STF publica acórdão com condenação de Bolsonaro a 27 anos por tentativa de golpe em 2022
O Supremo Tribunal Federal (STF) tornou público nesta quarta-feira (22.out.2025) o acórdão do julgamento referente ao núcleo 1 da tentativa de golpe de Estado ocorrida em 2022. O documento de 1.991 páginas formaliza os votos dos ministros e condena o ex-presidente Jair Bolsonaro (PL) e outros sete réus. As defesas têm prazo de cinco dias corridos para apresentar embargos de declaração, com início em 23 de outubro, dia seguinte à publicação do acórdão.
Jair Bolsonaro, que tem 70 anos, foi sentenciado a 27 anos e 3 meses de prisão pelos crimes de tentativa de golpe de Estado, abolição violenta do Estado Democrático de Direito, organização criminosa, dano qualificado contra patrimônio da União e deterioração de patrimônio tombado. As penas e multas dos demais condenados estão detalhadas no documento.

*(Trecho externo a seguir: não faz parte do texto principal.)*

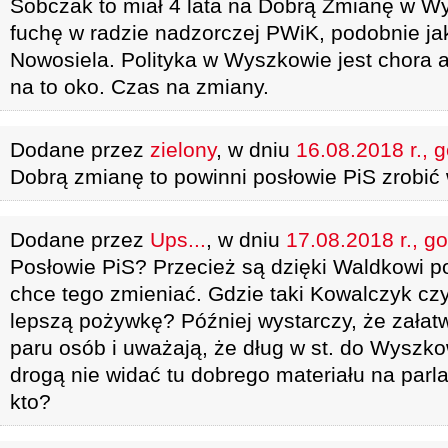
Sobczak to miał 4 lata na Dobrą Zmianę w W
fuchę w radzie nadzorczej PWiK, podobnie jak
Nowosiela. Polityka w Wyszkowie jest chora 
na to oko. Czas na zmiany.
Dodane przez
zielony
, w dniu
16.08.2018 r., 
Dobrą zmianę to powinni posłowie PiS zrobić
Dodane przez
Ups...
, w dniu
17.08.2018 r., g
Posłowie PiS? Przecież są dzięki Waldkowi pos
chce tego zmieniać. Gdzie taki Kowalczyk czy
lepszą pożywkę? Później wystarczy, że załatw
paru osób i uważają, że dług w st. do Wyszkow
drogą nie widać tu dobrego materiału na parl
kto?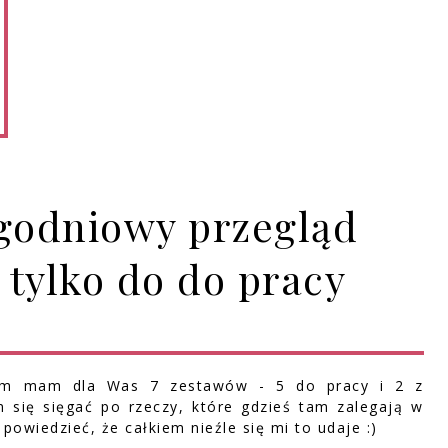
ygodniowy przegląd
e tylko do do pracy
m mam dla Was 7 zestawów - 5 do pracy i 2 z
się sięgać po rzeczy, które gdzieś tam zalegają w
owiedzieć, że całkiem nieźle się mi to udaje :)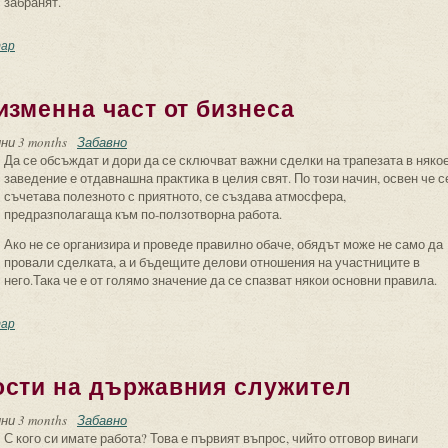
забранят.
 ти вдигнат колата! Внимание “паяк”!
ар
изменна част от бизнеса
ни 3 months
Забавно
Да се обсъждат и дори да се сключват важни сделки на трапезата в няко
заведение е отдавнашна практика в целия свят. По този начин, освен че с
съчетава полезното с приятното, се създава атмосфера,
предразполагаща към по-ползотворна работа.
Ако не се организира и проведе правилно обаче, обядът може не само да
провали сделката, а и бъдещите делови отношения на участниците в
него.Така че е от голямо значение да се спазват някои основни правила.
ловият обяд – неизменна част от бизнеса
ар
ости на държавния служител
ни 3 months
Забавно
С кого си имате работа? Това е първият въпрос, чийто отговор винаги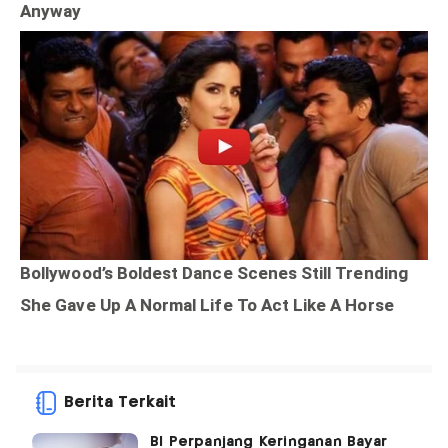
Berita Terkait
BI Perpanjang Keringanan Bayar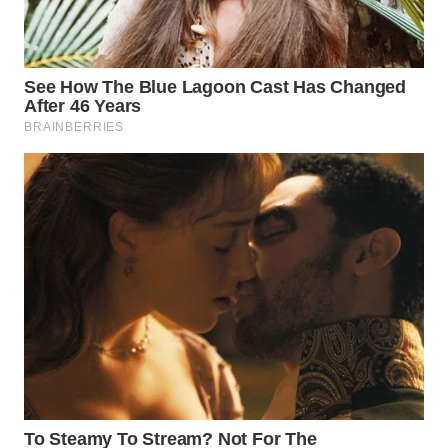
WN
TAPANULI
SELATAN
WN
TANJUNG
LESUNG
WN
KARO
WN
SIMALUNGUN
WN
LABUHANBATU
WN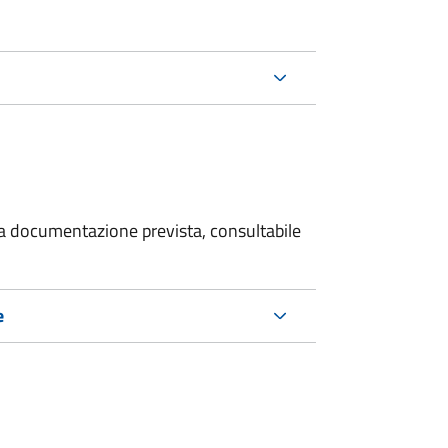
 la documentazione prevista, consultabile
e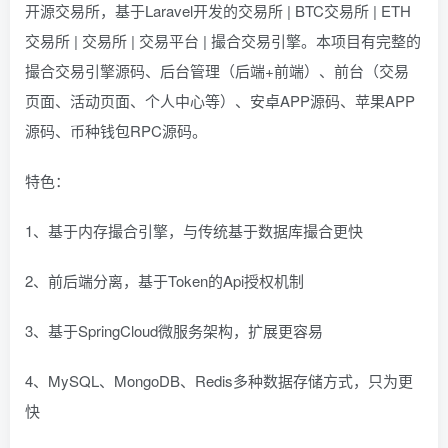
开源交易所，基于Laravel开发的交易所 | BTC交易所 | ETH
交易所 | 交易所 | 交易平台 | 撮合交易引擎。本项目有完整的
撮合交易引擎源码、后台管理（后端+前端）、前台（交易
页面、活动页面、个人中心等）、安卓APP源码、苹果APP
源码、币种钱包RPC源码。
特色：
1、基于内存撮合引擎，与传统基于数据库撮合更快
2、前后端分离，基于Token的Api授权机制
3、基于SpringCloud微服务架构，扩展更容易
4、MySQL、MongoDB、Redis多种数据存储方式，只为更
快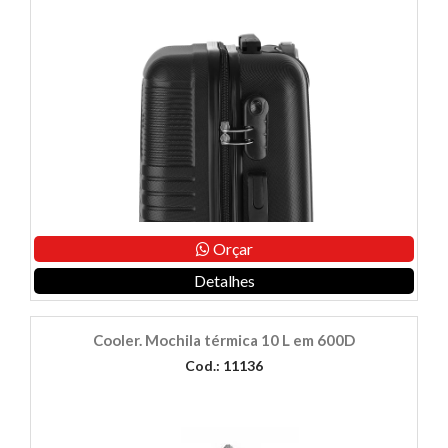
Orçar
Detalhes
Cooler. Mochila térmica 10 L em 600D
Cod.: 11136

O acórdão é o registro formal da decisão do tribunal colegiado da 1ª Turma do STF e inclui o relatório do caso, o voto do relator — ministrado pelo ministro Alexandre de Moraes — e os votos dos demais ministros, culminando na decisão final.
Os embargos de declaração servem para apontar possíveis contradições, omissões ou obscuridades no julgamento e serão analisados inicialmente pelo relator. Em seguida, a Procuradoria Geral da República (PGR) emitirá parecer, e o processo retornará à 1ª Turma para nova decisão.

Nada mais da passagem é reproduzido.